# Load packages
library(tidyverse)
library(tidycensus)
library(gt)
library(scales)
library(plotly)
library(sf)
library(tigris)
library(mapview)
library(RColorBrewer)
library(viridis)
library(santoku)
The US Census Bureau collects and shares immense amounts of data on the US population to better inform policy decisions and ensure equal representation when drawing legislative districts. Much of the data is collected through the American Community Survey (ACS), which surveys households across the country on everything from demographics to home characteristics. Using those survey answers, the Census Bureau creates estimates for the various enumeration areas, e.g., block groups, tracts, counties, states.
While the estimates are open to the public, navigating through the
Census Bureau’s website or using the API can be tricky. However, the
tidycensus package in R makes it easy to retrieve census data in a tidy
format, making it ready for many forms of analysis. In this report, I’ll
explore how tidycensus can be used to create informative visuals out of
ACS data. Part A will explore the percentage of people with graduate
degrees for each Tennessee county. Part B will map the median year
structures were built by census block groups in Davidson County.

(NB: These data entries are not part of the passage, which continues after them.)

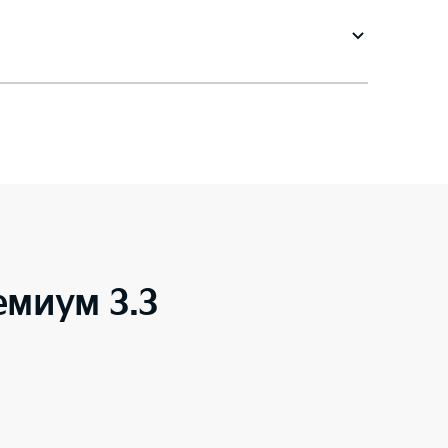
емиум 3.3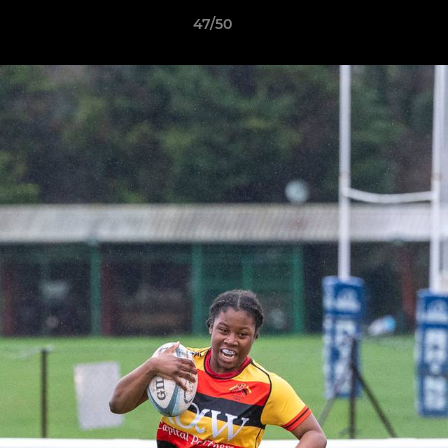
47/50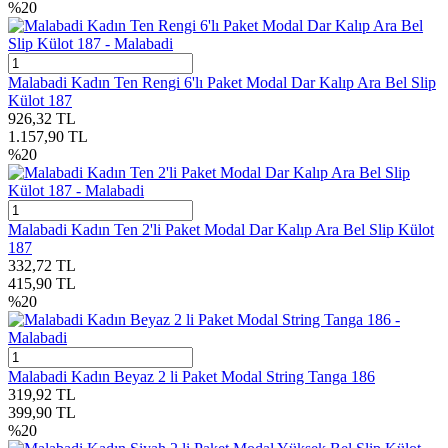
%
20
Malabadi Kadın Ten Rengi 6'lı Paket Modal Dar Kalıp Ara Bel Slip
Külot 187
926,32
TL
1.157,90
TL
%
20
Malabadi Kadın Ten 2'li Paket Modal Dar Kalıp Ara Bel Slip Külot
187
332,72
TL
415,90
TL
%
20
Malabadi Kadın Beyaz 2 li Paket Modal String Tanga 186
319,92
TL
399,90
TL
%
20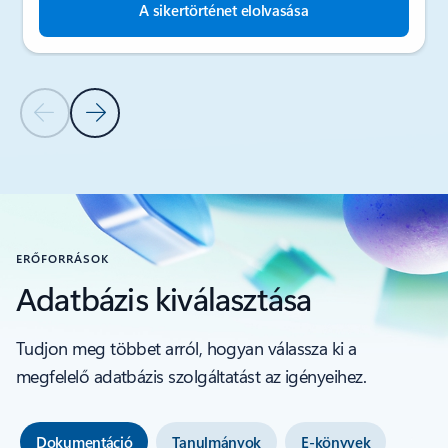
A sikertörténet elolvasása
Előző dia
Következő dia
Vissza az ÜGYFELEINK SIKERTÖRTÉNETEI szakaszhoz
ERŐFORRÁSOK
Adatbázis kiválasztása
Tudjon meg többet arról, hogyan válassza ki a
megfelelő adatbázis szolgáltatást az igényeihez.
Dokumentáció
Tanulmányok
E-könyvek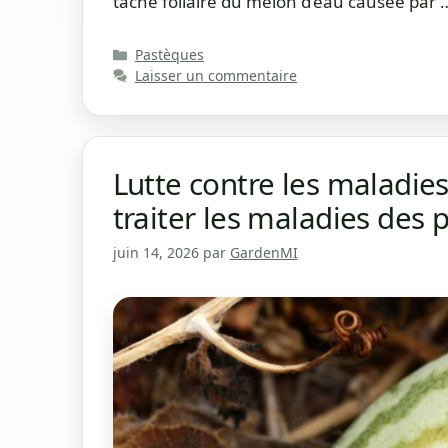
tache foliaire du melon d’eau causée par
Catégories
Pastèques
Laisser un commentaire
Lutte contre les maladi
traiter les maladies des 
juin 14, 2026
par
GardenMI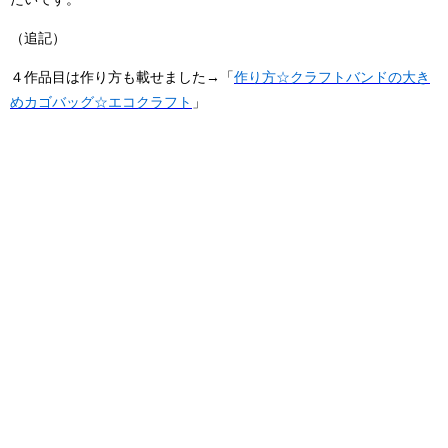
（追記）
４作品目は作り方も載せました→「
作り方☆クラフトバンドの大き
めカゴバッグ☆エコクラフト
」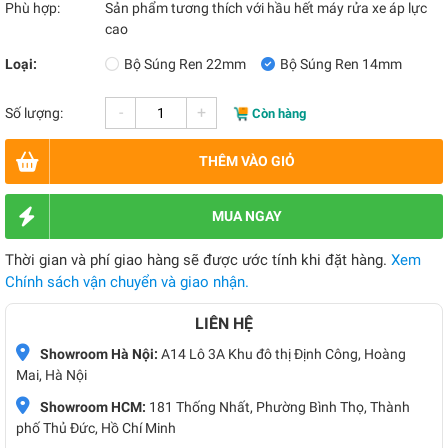
Phù hợp:
Sản phẩm tương thích với hầu hết máy rửa xe áp lực
cao
Loại:
Bộ Súng Ren 22mm
Bộ Súng Ren 14mm
-
+
Số lượng:
Còn hàng
THÊM VÀO GIỎ
MUA NGAY
Thời gian và phí giao hàng sẽ được ước tính khi đặt hàng.
Xem
Chính sách vận chuyển và giao nhận.
LIÊN HỆ
Showroom Hà Nội:
A14 Lô 3A Khu đô thị Định Công, Hoàng
Mai, Hà Nội
Showroom HCM:
181 Thống Nhất, Phường Bình Thọ, Thành
phố Thủ Đức, Hồ Chí Minh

The first step before beginning any analysis is get US Census data from the 5-year American Community Survey. For this analysis, data on the percent of people with graduate degrees is needed for every county in Tennessee. The tidycensus package makes getting this data easy.
# Load in census data using the tidycensus get_acs function.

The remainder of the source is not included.